Perhaps the most pressing issue for RCTs is the ethical concerns about treating poor people as mere subjects in experiments. In Kantian deontology, this would be considered as immoral since it uses people as a means to an end, rather than an end in themselves. Or, in Deaton’s words, he worries about the implications of experiments done ‘by better-heeled, better educated and paler people on lower income, less-educated and darker people.’ Therefore, in order to avoid exploitation of those in poverty, it is extremely important that participants of RCTs are told what the study is about, have a voluntary choice to take part and can drop out at any time, as per the standard practice. Researchers also require approval from independent ethics boards, both in their own country and where the study is conducted.

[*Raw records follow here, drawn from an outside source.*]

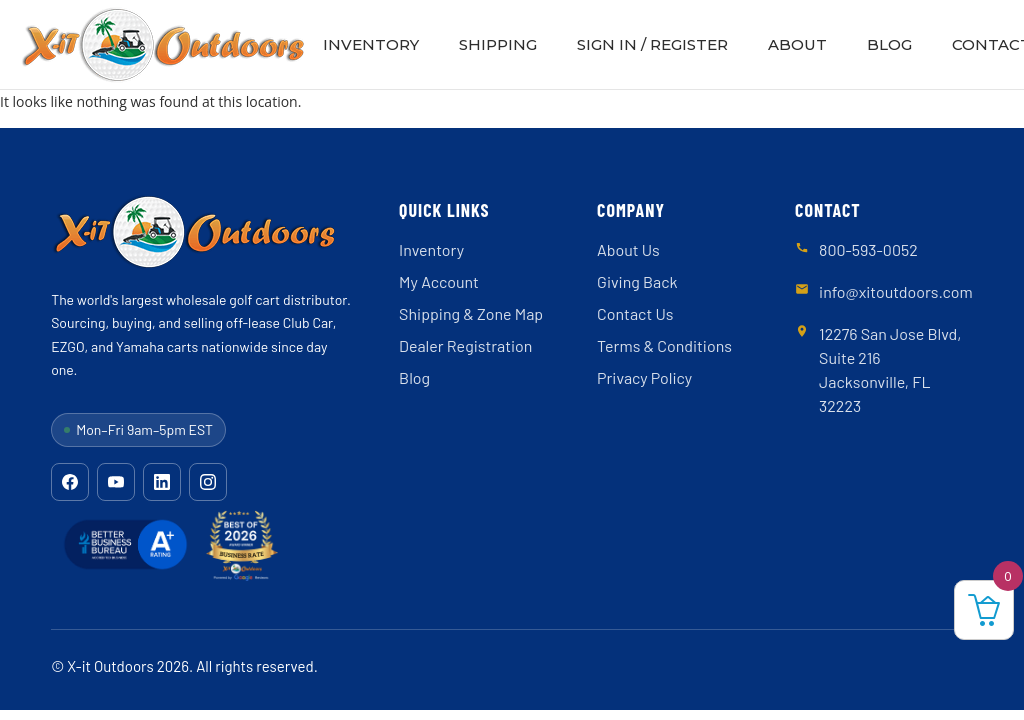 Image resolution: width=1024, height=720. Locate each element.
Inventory (371, 44)
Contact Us (635, 313)
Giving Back (637, 281)
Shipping (498, 44)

It may also be considered unethical to give out beneficial treatments from RCTs (such as cash transfers) to people on a random basis, when some of them are poorer and in more urgent need of them than others. On the other hand, some experiments could cause direct harm to participants and affect people who never consented to being part of the study. Yet this objection misses out the fact that although intuition may suggest a certain policy is beneficial (or harmful), an RCT could show that the policy has zero overall effect. Also, RCTs give information about the size and cost of the intervention. Without this crucial evidence, a policy may be used which works but it is less cost-effective (and thereby benefits fewer people) than an alternative, which in itself may not be ethical.
Overall, RCTs are useful to gather solid evidence about development policies on a smaller scale, which make a genuine impact when applied more widely. However, we shouldn’t consider them as a revolutionary single idea to solve poverty, nor can we expect them to provide answers to broader questions about the reasons for differences in human development outcomes.